Your response to the data below should hold nothing except the lines from the one containing "La marque INSEEC" down to the one containing "מגדל פאר המציג את התגלמות", reproduced exactly and without pictures.

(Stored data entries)
+ + + + +

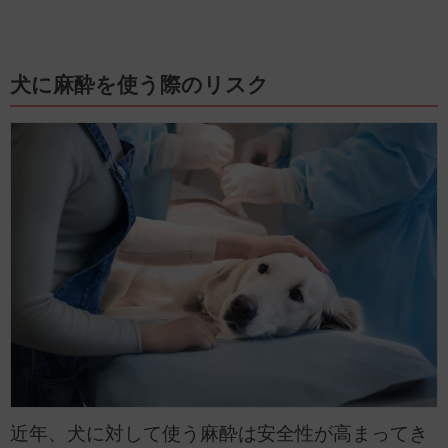
犬に麻酔を使う際のリスク
近年、犬に対して使う麻酔は安全性が高まってき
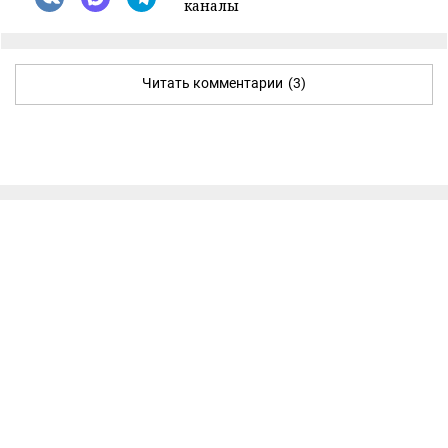
каналы
Читать комментарии
(3)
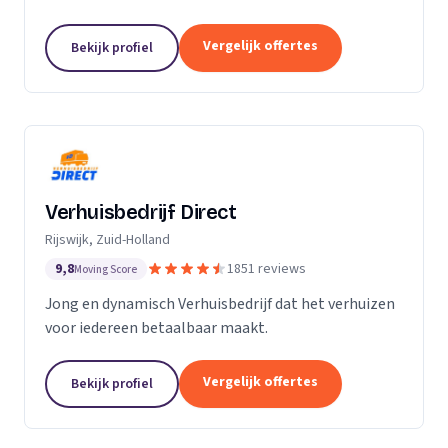
Particuliere verhuizingen, bedrijfsverhuizingen,
opslag van inboedel, de- en montageservice,...
Vergelijk offertes
Bekijk profiel
Verhuisbedrijf Direct
Rijswijk, Zuid-Holland
9,8
1851 reviews
Moving Score
Jong en dynamisch Verhuisbedrijf dat het verhuizen
voor iedereen betaalbaar maakt.
Vergelijk offertes
Bekijk profiel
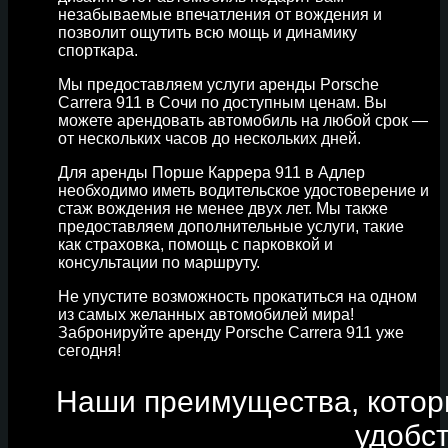
незабываемые впечатления от вождения и
позволит ощутить всю мощь и динамику
спорткара.
Мы предоставляем услуги аренды Porsche
Carrera 911 в Сочи по доступным ценам. Вы
можете арендовать автомобиль на любой срок —
от нескольких часов до нескольких дней.
Для аренды Порше Каррера 911 в Адлер
необходимо иметь водительское удостоверение и
стаж вождения не менее двух лет. Мы также
предоставляем дополнительные услуги, такие
как страховка, помощь с парковкой и
консультации по маршруту.
Не упустите возможность прокатиться на одном
из самых желанных автомобилей мира!
Забронируйте аренду Porsche Carrera 911 уже
сегодня!
Наши преимущества, котор
удобс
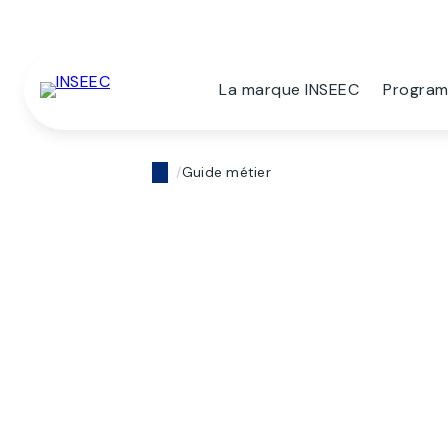
La marque INSEEC
Progra
Guide métier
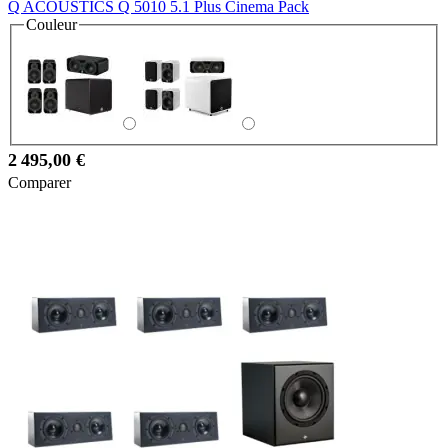
Q ACOUSTICS Q 5010 5.1 Plus Cinema Pack
Couleur
2 495,00 €
Comparer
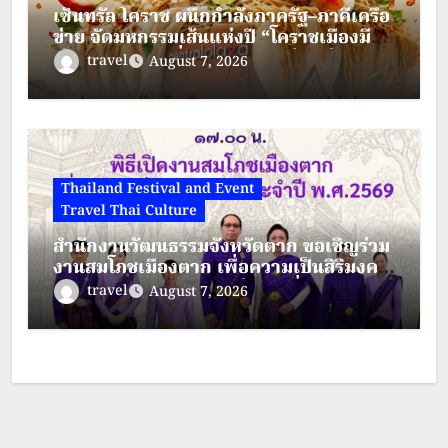
เซ็นทรัล โคราช ผนึกกำลังภาครัฐ–ภาคีเครือ
ข่าย จัดมหกรรมเส้นแห่งปี “โคราชเมืองมี
เส้น” ดัน “ผัดหมี่ดัง–ขนมจีนแซ่บ” สู่ Soft
travel
August 7, 2026
Power เมืองย่าโม
Thailand Festival and Event
Travel Thai Culture
สำนักงานวัฒนธรรมจังหวัดตาก ขอเชิญร่วม
งานสมโภชเมืองตาก เพื่อความเป็นสิริมงคล
ประจำปี พ.ศ.2569 ระหว่างวันที่ 28 – 30
travel
August 7, 2026
สิงหาคม 2569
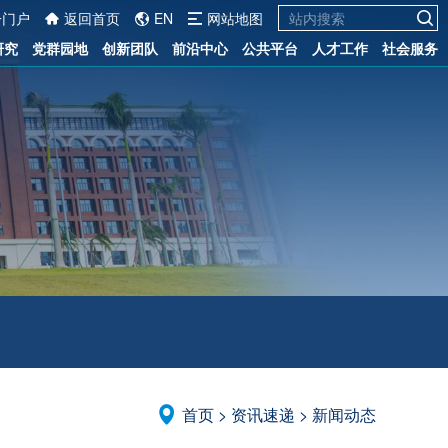
一门户
返回首页
EN
网站地图
研究
党群园地
创新团队
前沿中心
公共平台
人才工作
社会服务
首页
>
资讯速递
>
新闻动态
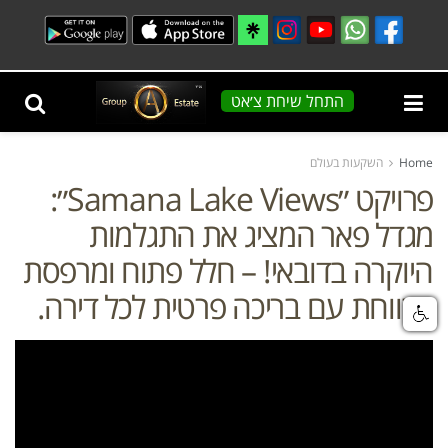
התחל שיחת צ׳אט
Home
השקעות בעולם
פרויקט ״Samana Lake Views״:
מגדל פאר המציג את התגלמות
היוקרה בדובאי! – חלל פתוח ומרפסת
מרווחת עם בריכה פרטית לכל דירה.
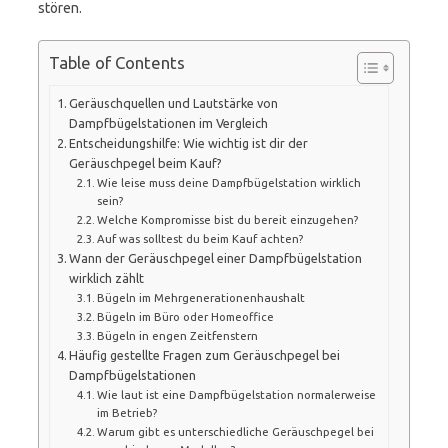
stören.
Table of Contents
Geräuschquellen und Lautstärke von
Dampfbügelstationen im Vergleich
Entscheidungshilfe: Wie wichtig ist dir der
Geräuschpegel beim Kauf?
Wie leise muss deine Dampfbügelstation wirklich
sein?
Welche Kompromisse bist du bereit einzugehen?
Auf was solltest du beim Kauf achten?
Wann der Geräuschpegel einer Dampfbügelstation
wirklich zählt
Bügeln im Mehrgenerationenhaushalt
Bügeln im Büro oder Homeoffice
Bügeln in engen Zeitfenstern
Häufig gestellte Fragen zum Geräuschpegel bei
Dampfbügelstationen
Wie laut ist eine Dampfbügelstation normalerweise
im Betrieb?
Warum gibt es unterschiedliche Geräuschpegel bei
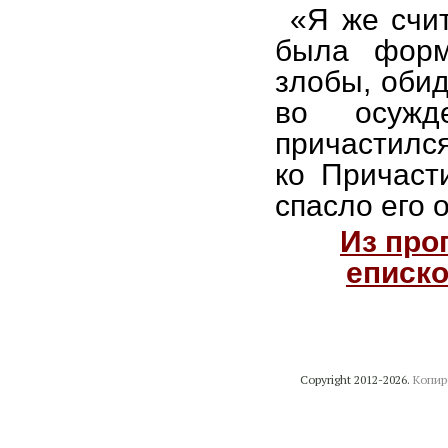
«Я же счит
была форм
злобы, обид
во осужд
причастилс
ко Причаст
спасло его 
Из про
еписко
Copyright 2012-2026.
Копир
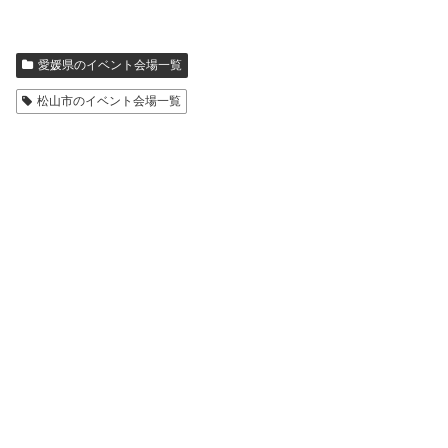
愛媛県のイベント会場一覧
松山市のイベント会場一覧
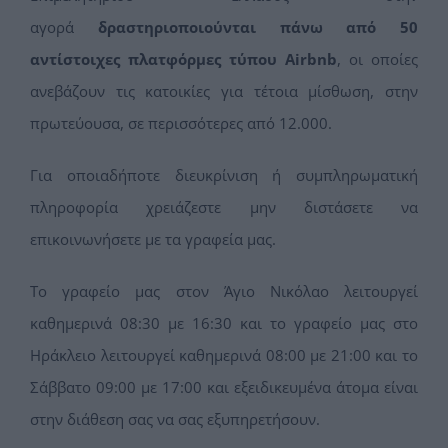
αγορά
δραστηριοποιούνται πάνω από 50
αντίστοιχες πλατφόρμες τύπου
Airbnb
, οι οποίες
ανεβάζουν τις κατοικίες για τέτοια μίσθωση, στην
πρωτεύουσα, σε περισσότερες από 12.000.
Για οποιαδήποτε διευκρίνιση ή συμπληρωματική
πληροφορία χρειάζεστε μην διστάσετε να
επικοινωνήσετε με τα γραφεία μας.
Το γραφείο μας στον Άγιο Νικόλαο λειτουργεί
καθημερινά 08:30 με 16:30 και το γραφείο μας στο
Ηράκλειο λειτουργεί καθημερινά 08:00 με 21:00 και το
Σάββατο 09:00 με 17:00 και εξειδικευμένα άτομα είναι
στην διάθεση σας να σας εξυπηρετήσουν.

+ + + + +

Reply to the exercise:
La marque INSEEC
Progra
Guide métier
Q ACOUSTICS Q 5010 5.1 Plus Cinema Pack
Couleur
2 495,00 €
Comparer
เซ็นทรัล โคราช ผนึกกำลังภาครัฐ–ภาคีเครือ
ข่าย จัดมหกรรมเส้นแห่งปี “โคราชเมืองมี
เส้น” ดัน “ผัดหมี่ดัง–ขนมจีนแซ่บ” สู่ Soft
travel
August 7, 2026
Power เมืองย่าโม
Thailand Festival and Event
Travel Thai Culture
สำนักงานวัฒนธรรมจังหวัดตาก ขอเชิญร่วม
งานสมโภชเมืองตาก เพื่อความเป็นสิริมงคล
ประจำปี พ.ศ.2569 ระหว่างวันที่ 28 – 30
travel
August 7, 2026
สิงหาคม 2569
一门户
返回首页
EN
网站地图
研究
党群园地
创新团队
前沿中心
公共平台
人才工作
社会服务
首页
>
资讯速递
>
新闻动态
התחל שיחת צ׳אט
Home
השקעות בעולם
פרויקט ״Samana Lake Views״:
מגדל פאר המציג את התגלמות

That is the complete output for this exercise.